Quando avevo vent'anni, non avevo figli e leggevo Bernhard, la pensavo quasi esattamente come lui, sebbene fossi un figlio non del tutto infelice e pensassi che con con me si poteva anche chiudere la questione dell'umanità.
Poi - nonostante ne ammiri ancora lo stile e lo legga volentierissimo - ho smesso di leggere Bernhard e Ceronetti e Nietzsche e tutta la brodaglia reazionaria adelphiana, ho mandato affanculo il conservatorismo da misantropi, ho letto (e non ho finito di leggere) Marx e ho capito qualche cosa in più, anche sul tema della sovrappopolazione, giacché «una legge astratta della popolazione esiste soltanto per le piante e gli animali nella misura in cui l'uomo non interviene portandovi la storia» Il Capitale, cap. 23
Mamma mia che intellettualoni, ma fate sul serio?

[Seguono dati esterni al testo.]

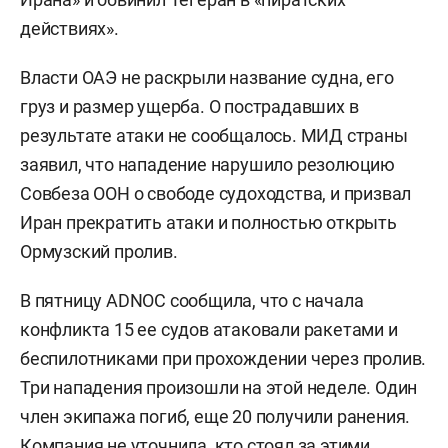
действиях».
Власти ОАЭ не раскрыли название судна, его
груз и размер ущерба. О пострадавших в
результате атаки не сообщалось. МИД страны
заявил, что нападение нарушило резолюцию
Совбеза ООН о свободе судоходства, и призвал
Иран прекратить атаки и полностью открыть
Ормузский пролив.
В пятницу ADNOC сообщила, что с начала
конфликта 15 ее судов атаковали ракетами и
беспилотниками при прохождении через пролив.
Три нападения произошли на этой неделе. Один
член экипажа погиб, еще 20 получили ранения.
Компания не уточнила, кто стоял за этими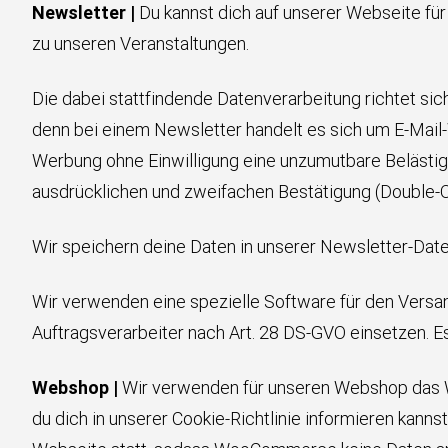
Newsletter |
Du kannst dich auf unserer Webseite fü
zu unseren Veranstaltungen.
Die dabei stattfindende Datenverarbeitung richtet sich
denn bei einem Newsletter handelt es sich um E-Mail
Werbung ohne Einwilligung eine unzumutbare Belästigun
ausdrücklichen und zweifachen Bestätigung (Double-Opt
Wir speichern deine Daten in unserer Newsletter-Daten
Wir verwenden eine spezielle Software für den Versa
Auftragsverarbeiter nach Art. 28 DS-GVO einsetzen. 
Webshop |
Wir verwenden für unseren Webshop das W
du dich in unserer Cookie-Richtlinie informieren kan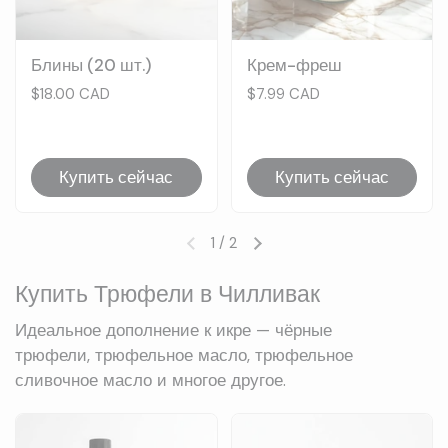
Блины (20 шт.)
Крем-фреш
Цена:
$18.00 CAD
Цена:
$7.99 CAD
Купить сейчас
Купить сейчас
1
/
2
Предыдущий слайд
Следующий слайд
Купить Трюфели в Чилливак
Идеальное дополнение к икре — чёрные
трюфели, трюфельное масло, трюфельное
сливочное масло и многое другое.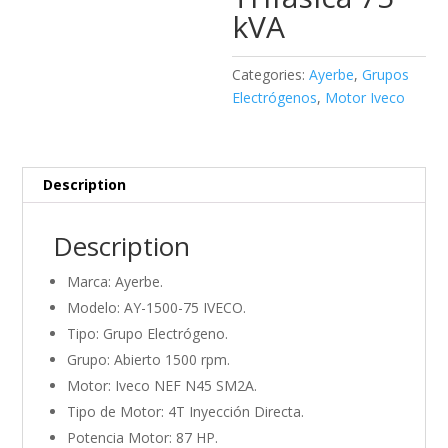
kVA
Categories:
Ayerbe
,
Grupos
Electrógenos
,
Motor Iveco
Description
Description
Marca: Ayerbe.
Modelo: AY-1500-75 IVECO.
Tipo: Grupo Electrógeno.
Grupo: Abierto 1500 rpm.
Motor: Iveco NEF N45 SM2A.
Tipo de Motor: 4T Inyección Directa.
Potencia Motor: 87 HP.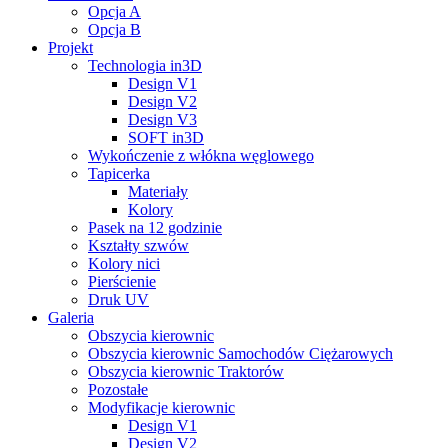
Opcja A
Opcja B
Projekt
Technologia in3D
Design V1
Design V2
Design V3
SOFT in3D
Wykończenie z włókna węglowego
Tapicerka
Materiały
Kolory
Pasek na 12 godzinie
Kształty szwów
Kolory nici
Pierścienie
Druk UV
Galeria
Obszycia kierownic
Obszycia kierownic Samochodów Ciężarowych
Obszycia kierownic Traktorów
Pozostałe
Modyfikacje kierownic
Design V1
Design V2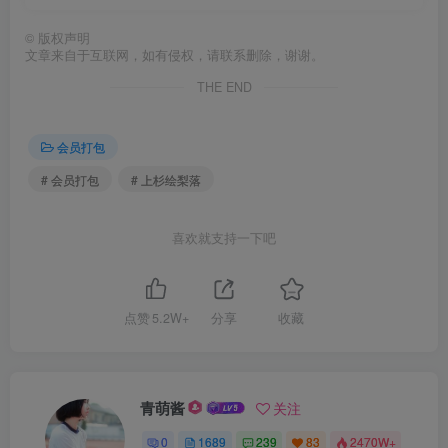
©
版权声明
文章来自于互联网，如有侵权，请联系删除，谢谢。
THE END
会员打包
# 会员打包
# 上杉绘梨落
喜欢就支持一下吧
点赞
5.2W+
分享
收藏
青萌酱
关注
0
1689
239
83
2470W+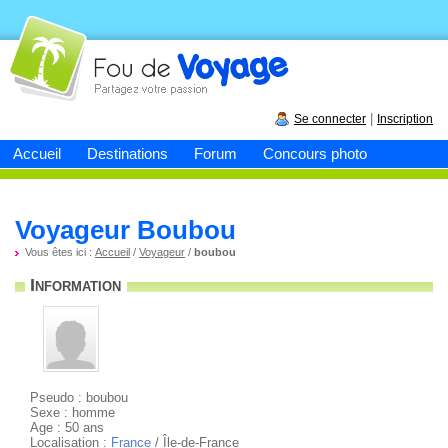
Fou de
voyage
|
Se connecter
Inscription
Accueil
Destinations
Forum
Concours photo
Voyageur Boubou
Vous êtes ici :
Accueil
/
Voyageur
/
boubou
Information
Pseudo : boubou
Sexe : homme
Age : 50 ans
Localisation :
France
/ Île-de-France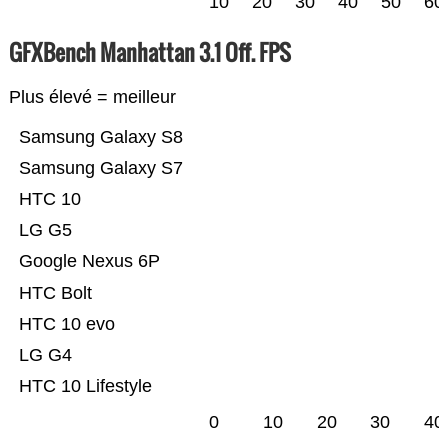
10
20
30
40
50
60
GFXBench Manhattan 3.1 Off. FPS
Plus élevé = meilleur
Samsung Galaxy S8
Samsung Galaxy S7
HTC 10
LG G5
Google Nexus 6P
HTC Bolt
HTC 10 evo
LG G4
HTC 10 Lifestyle
0
10
20
30
40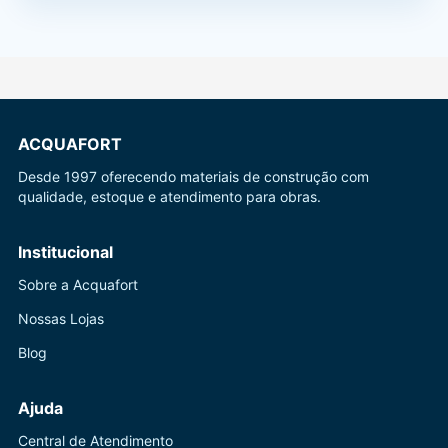
ACQUAFORT
Desde 1997 oferecendo materiais de construção com
qualidade, estoque e atendimento para obras.
Institucional
Sobre a Acquafort
Nossas Lojas
Blog
Ajuda
Central de Atendimento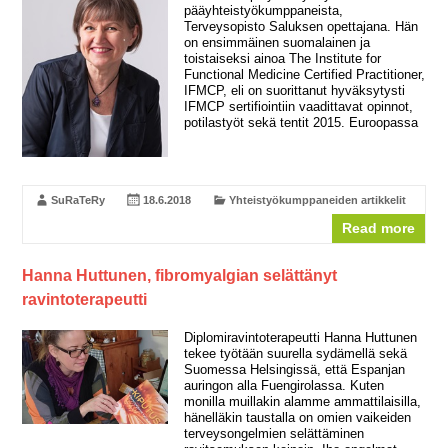
pääyhteistyökumppaneista,
Terveysopisto Saluksen opettajana. Hän
on ensimmäinen suomalainen ja
toistaiseksi ainoa The Institute for
Functional Medicine Certified Practitioner,
IFMCP, eli on suorittanut hyväksytysti
IFMCP sertifiointiin vaadittavat opinnot,
potilastyöt sekä tentit 2015. Euroopassa
SuRaTeRy
18.6.2018
Yhteistyökumppaneiden artikkelit
Read more
Hanna Huttunen, fibromyalgian selättänyt
ravintoterapeutti
Diplomiravintoterapeutti Hanna Huttunen
tekee työtään suurella sydämellä sekä
Suomessa Helsingissä, että Espanjan
auringon alla Fuengirolassa. Kuten
monilla muillakin alamme ammattilaisilla,
hänelläkin taustalla on omien vaikeiden
terveysongelmien selättäminen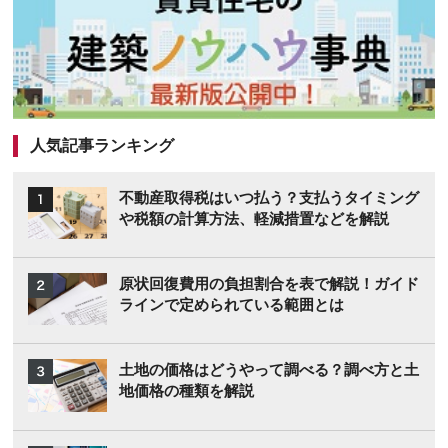
人気記事ランキング
不動産取得税はいつ払う？支払うタイミング
や税額の計算方法、軽減措置などを解説
原状回復費用の負担割合を表で解説！ガイド
ラインで定められている範囲とは
土地の価格はどうやって調べる？調べ方と土
地価格の種類を解説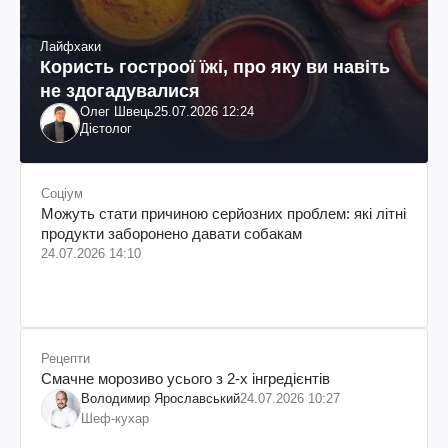
Лайфхаки
Користь гостроої їжі, про яку ви навіть
не здогадувалися
Олег Швець
25.07.2026 12:24
Дієтолог
Соціум
Можуть стати причиною серйозних проблем: які літні
продукти заборонено давати собакам
24.07.2026 14:10
Рецепти
Смачне морозиво усього з 2-х інгредієнтів
Володимир Ярославський
24.07.2026 10:27
Шеф-кухар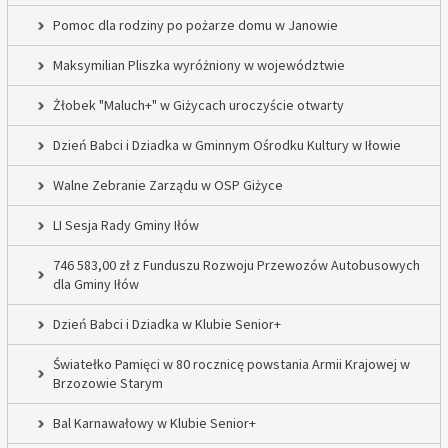
Pomoc dla rodziny po pożarze domu w Janowie
Maksymilian Pliszka wyróżniony w województwie
Żłobek "Maluch+" w Giżycach uroczyście otwarty
Dzień Babci i Dziadka w Gminnym Ośrodku Kultury w Iłowie
Walne Zebranie Zarządu w OSP Giżyce
LI Sesja Rady Gminy Iłów
746 583,00 zł z Funduszu Rozwoju Przewozów Autobusowych
dla Gminy Iłów
Dzień Babci i Dziadka w Klubie Senior+
Światełko Pamięci w 80 rocznicę powstania Armii Krajowej w
Brzozowie Starym
Bal Karnawałowy w Klubie Senior+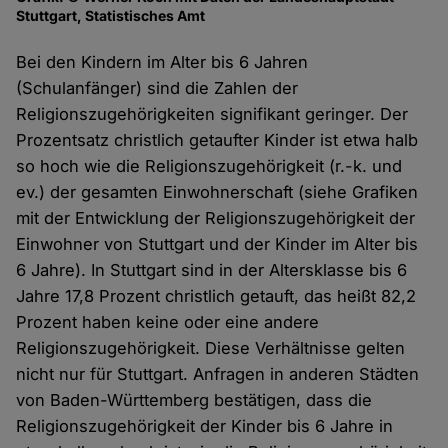
Stuttgart, Statistisches Amt
Bei den Kindern im Alter bis 6 Jahren
(Schulanfänger) sind die Zahlen der
Religionszugehörigkeiten signifikant geringer. Der
Prozentsatz christlich getaufter Kinder ist etwa halb
so hoch wie die Religionszugehörigkeit (r.-k. und
ev.) der gesamten Einwohnerschaft (siehe Grafiken
mit der Entwicklung der Religionszugehörigkeit der
Einwohner von Stuttgart und der Kinder im Alter bis
6 Jahre). In Stuttgart sind in der Altersklasse bis 6
Jahre 17,8 Prozent christlich getauft, das heißt 82,2
Prozent haben keine oder eine andere
Religionszugehörigkeit. Diese Verhältnisse gelten
nicht nur für Stuttgart. Anfragen in anderen Städten
von Baden-Württemberg bestätigen, dass die
Religionszugehörigkeit der Kinder bis 6 Jahre in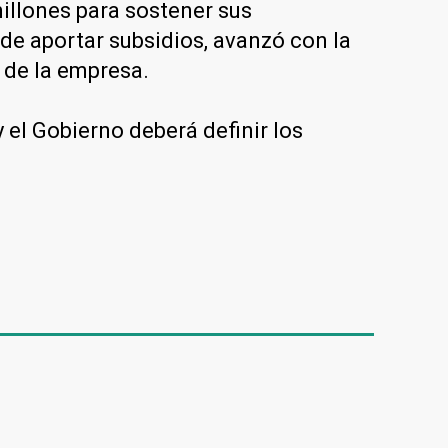
millones para sostener sus
 de aportar subsidios, avanzó con la
 de la empresa.
y el Gobierno deberá definir los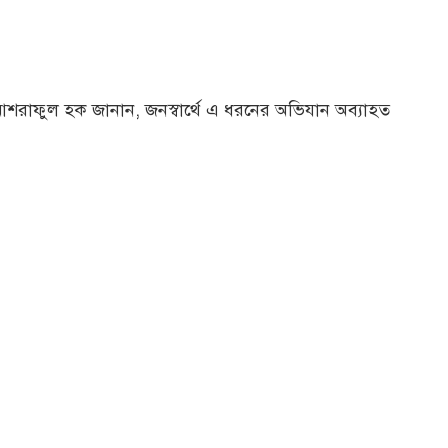
আশরাফুল হক জানান, জনস্বার্থে এ ধরনের অভিযান অব্যাহত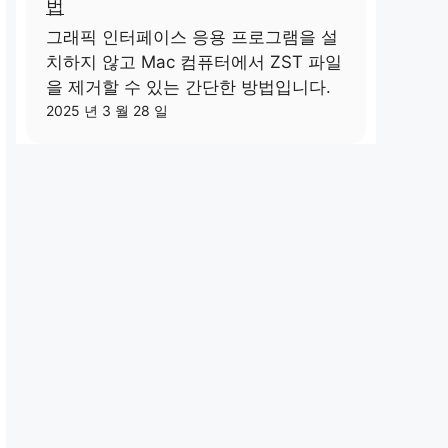
법
그래픽 인터페이스 응용 프로그램을 설
치하지 않고 Mac 컴퓨터에서 ZST 파일
을 제거할 수 있는 간단한 방법입니다.
2025 년 3 월 28 일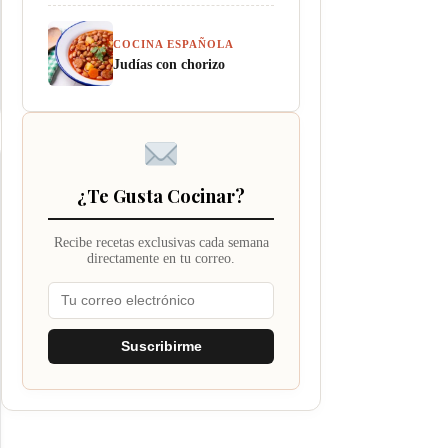
COCINA ESPAÑOLA
Judías con chorizo
¿Te Gusta Cocinar?
Recibe recetas exclusivas cada semana
directamente en tu correo.
Suscribirme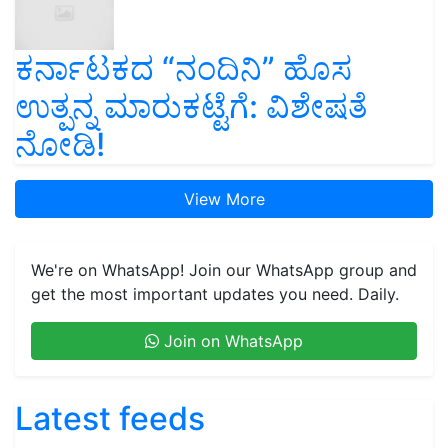
ಕರ್ನಾಟಕದ “ನಂದಿನಿ” ಹೊಸ
ಉತ್ಪನ್ನ ಮಾರುಕಟ್ಟೆಗೆ: ವಿಶೇಷತೆ
ನೋಡಿ!
View More
We're on WhatsApp! Join our WhatsApp group and
get the most important updates you need. Daily.
Join on WhatsApp
Latest feeds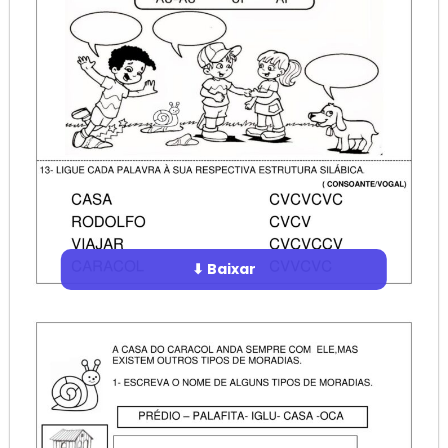
⬇ Baixar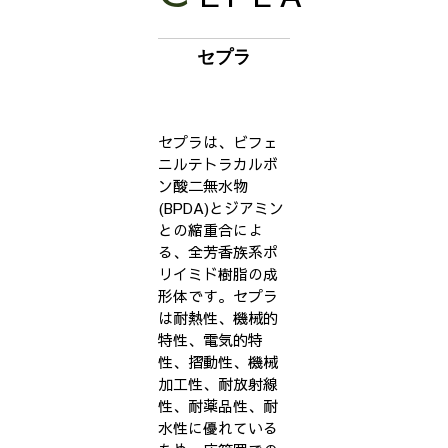
セプラ
セプラは、ビフェ
ニルテトラカルボ
ン酸二無水物
(BPDA)とジアミン
との縮重合によ
る、全芳香族系ポ
リイミド樹脂の成
形体です。セプラ
は耐熱性、機械的
特性、電気的特
性、摺動性、機械
加工性、耐放射線
性、耐薬品性、耐
水性に優れている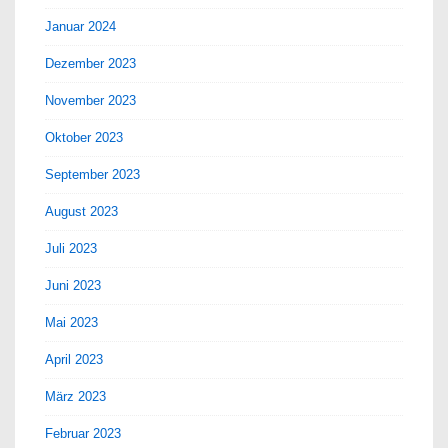
Januar 2024
Dezember 2023
November 2023
Oktober 2023
September 2023
August 2023
Juli 2023
Juni 2023
Mai 2023
April 2023
März 2023
Februar 2023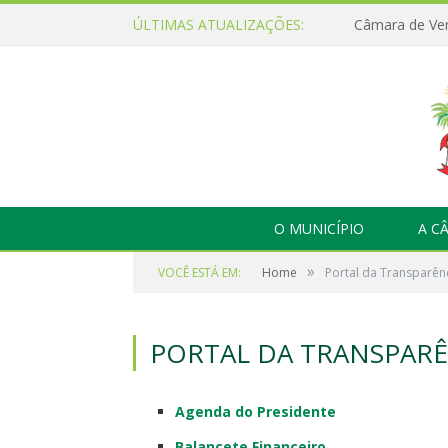
ÚLTIMAS ATUALIZAÇÕES:
O MUNICÍPIO
A C
»
VOCÊ ESTÁ EM:
Home
Portal da Transparên
PORTAL DA TRANSPARÊ
Agenda do Presidente
Balancete Financeiro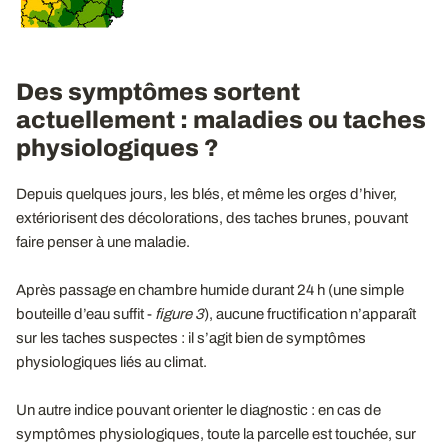
Des symptômes sortent
actuellement : maladies ou taches
physiologiques ?
Depuis quelques jours, les blés, et même les orges d’hiver,
extériorisent des décolorations, des taches brunes, pouvant
faire penser à une maladie.
Après passage en chambre humide durant 24 h (une simple
bouteille d’eau suffit -
figure 3
), aucune fructification n’apparaît
sur les taches suspectes : il s’agit bien de symptômes
physiologiques liés au climat.
Un autre indice pouvant orienter le diagnostic : en cas de
symptômes physiologiques, toute la parcelle est touchée, sur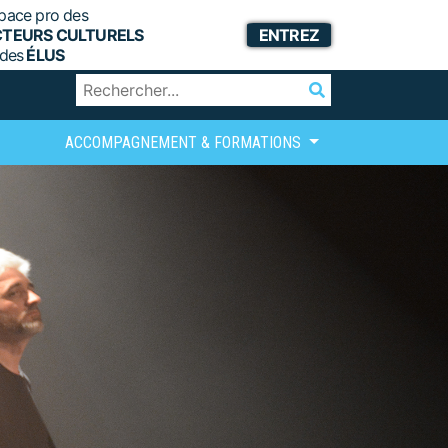
pace pro des
CTEURS CULTURELS
ENTREZ
 des
ÉLUS
ACCOMPAGNEMENT & FORMATIONS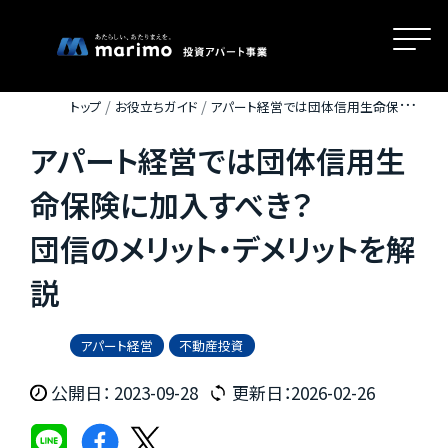
トップ
お役立ちガイド
アパート経営では団体信用生命保険
に加入すべき？ 団信のメリット・デメリットを解説
アパート経営では団体信用生
ホーム
命保険に加入すべき？
団信のメリット・デメリットを解
MOVEが選ばれる理由
説
名古屋・大阪・広島エリアの魅力
アパート経営
不動産投資
公開日： 2023-09-28
更新日：2026-02-26
物件一覧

Non credo che Bernhard abbia mai considerato il tema della sovrappopolazione, sono stato spesso un navigatore nel pianeta e considero quello della sovrappopolazione una masturbazione. Nel 1975 anche il sottoscritto aveva venti anni e Bernhard quarantaquattro, purtroppo all'epoca avevo ben altro a cui far fronte, sempre e solo un operaio, spesso disoccupato, mai in disoccupazione, sempre in incostante formazione, la mia come quella di Bernhard è stata una provocazione. Troppo tardi, almeno per me, a cui non spetta alcuna pensione, studiare Marx, ma leggo con piacere tutti voi, non molti, che ne scrivete, sposando spesso le vostre tesi e riflessioni, ammirandone la prosa ed i colori del pensiero scritto.